Fittingly, the first thing the audience is presented with is a proscenium and a closed curtain. After the logos, the curtain pulls away, drawing open the world of the film. Snyder announces right off of the bat that this will be a film of arch theatricality, of base emotions writ large. Indeed it is, but this is a film that, pardon the pun, pulls its punches.
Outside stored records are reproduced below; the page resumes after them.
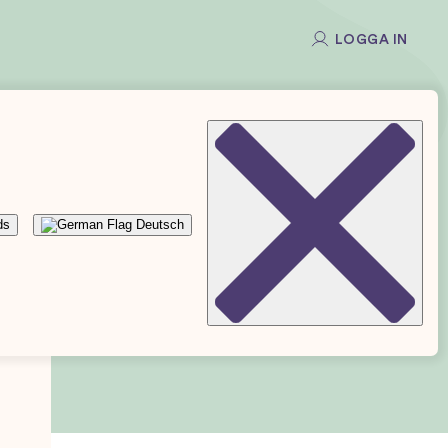
LOGGA IN
ds
Deutsch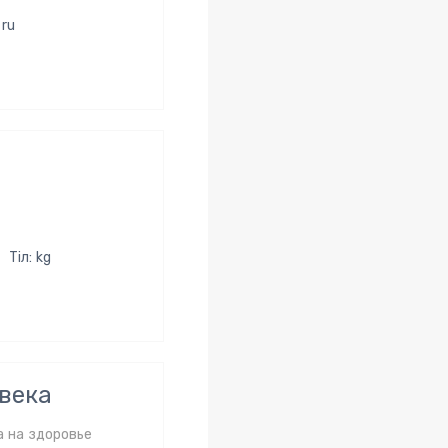
 ru
Тіл: kg
века
а на здоровье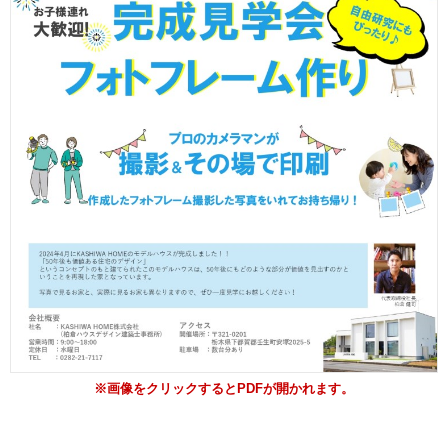
※画像をクリックするとPDFが開かれます。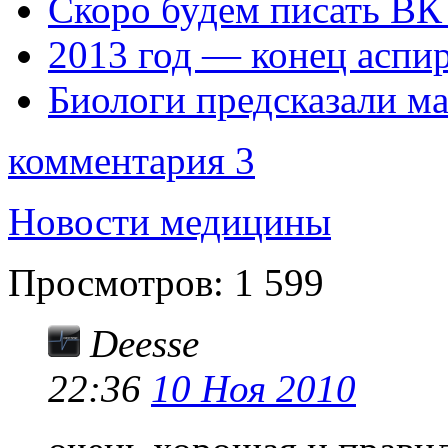
Скоро будем писать ВК
2013 год — конец аспи
Биологи предсказали ма
комментария 3
Новости медицины
Просмотров:
1 599
Deesse
22:36
10 Ноя 2010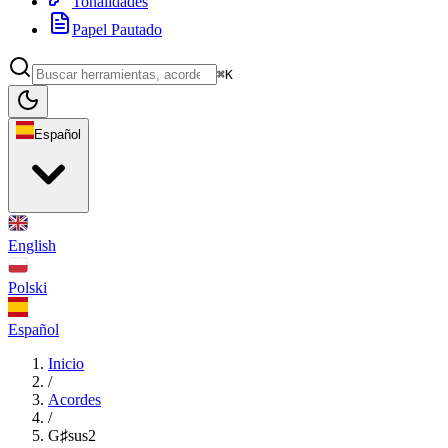
Tonalidades
Papel Pautado
⌘K
Español
English
Polski
Español
Inicio
/
Acordes
/
G♯sus2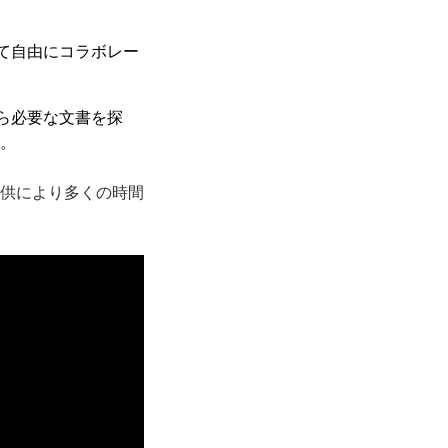
て自由にコラボレー
ら必要な文書を探
。
供により多くの時間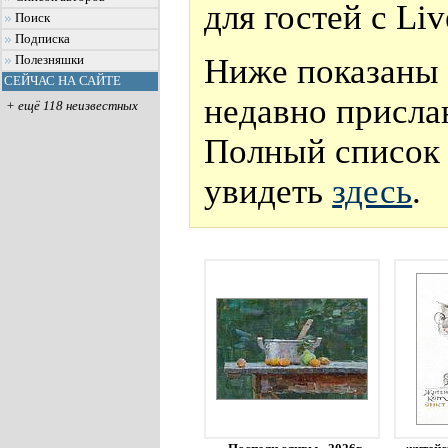
для гостей с Li
Поиск
Подписка
Ниже показаны 
Полезняшки
СЕЙЧАС НА САЙТЕ
недавно присла
+ ещё 118 неизвестных
Полный список 
увидеть
здесь
.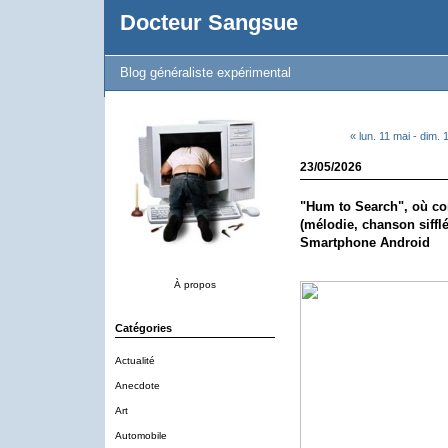
Docteur Sangsue
Blog généraliste expérimental
« lun. 11 mai - dim. 
23/05/2026
"Hum to Search", où co
(mélodie, chanson siffl
Smartphone Android
À propos
Catégories
Actualité
Anecdote
Art
Automobile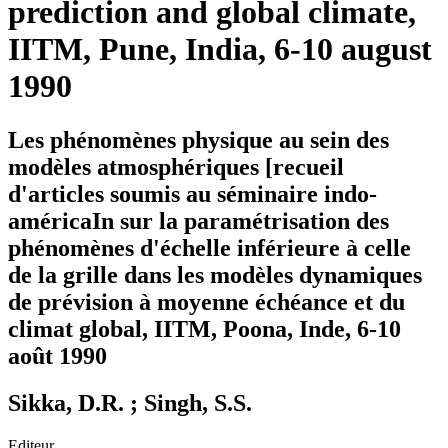
prediction and global climate,
IITM, Pune, India, 6-10 august
1990
Les phénomènes physique au sein des
modèles atmosphériques [recueil
d'articles soumis au séminaire indo-
américaIn sur la paramétrisation des
phénomènes d'échelle inférieure à celle
de la grille dans les modèles dynamiques
de prévision à moyenne échéance et du
climat global, IITM, Poona, Inde, 6-10
août 1990
Sikka, D.R. ; Singh, S.S.
Editeur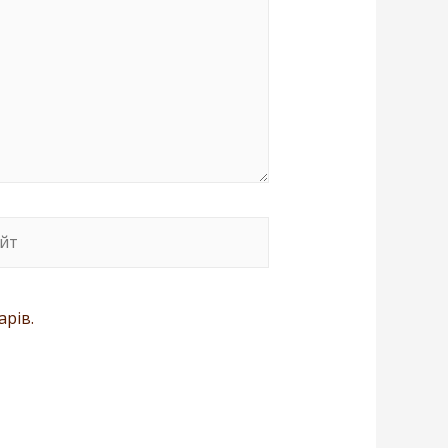
арів.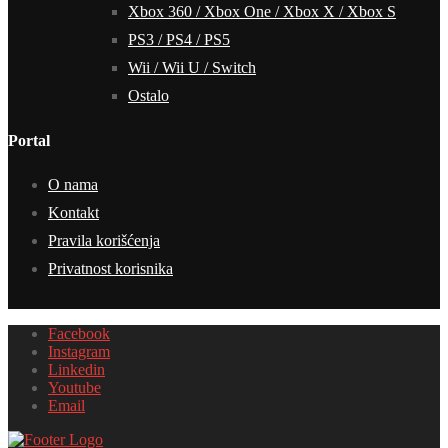
Xbox 360 / Xbox One / Xbox X / Xbox S
PS3 / PS4 / PS5
Wii / Wii U / Switch
Ostalo
Portal
O nama
Kontakt
Pravila korišćenja
Privatnost korisnika
Facebook
Instagram
Linkedin
Youtube
Email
It’s various settings (asylum, brothel, battlefields) are never utilized for their dramatic potential; the cuts between the various levels of reality are never not jarring, always carrying the feeling that important plot level detail has been skipped. We’re meant to be digging further and further into the psyche of these imprisoned and abused young women and yet every fantasy sequence takes us further and further from them.

In the end, this is a film that wants to invite you to leer and then scold you for it. It’s a film that wants to sit on the surface level of “Isn’t that cool?” and then pretend that it’s all about “you being your own key to freeing yourself” or some such ponderous claptrap that fills the concluding voice-over. It wants to have its skimpily clothed warrior chicks and respect them too (a feat that wouldn't be impossible under more capable directorial hands), much like that doodling teen might be able to draw a girl, but might not have a clue about who she really is. Sucker Punch is just a sleazy exploitation film that thinks itself too serious and moralizing (or maybe just too big-budget) to have the convictions to stand behind its barely buried id.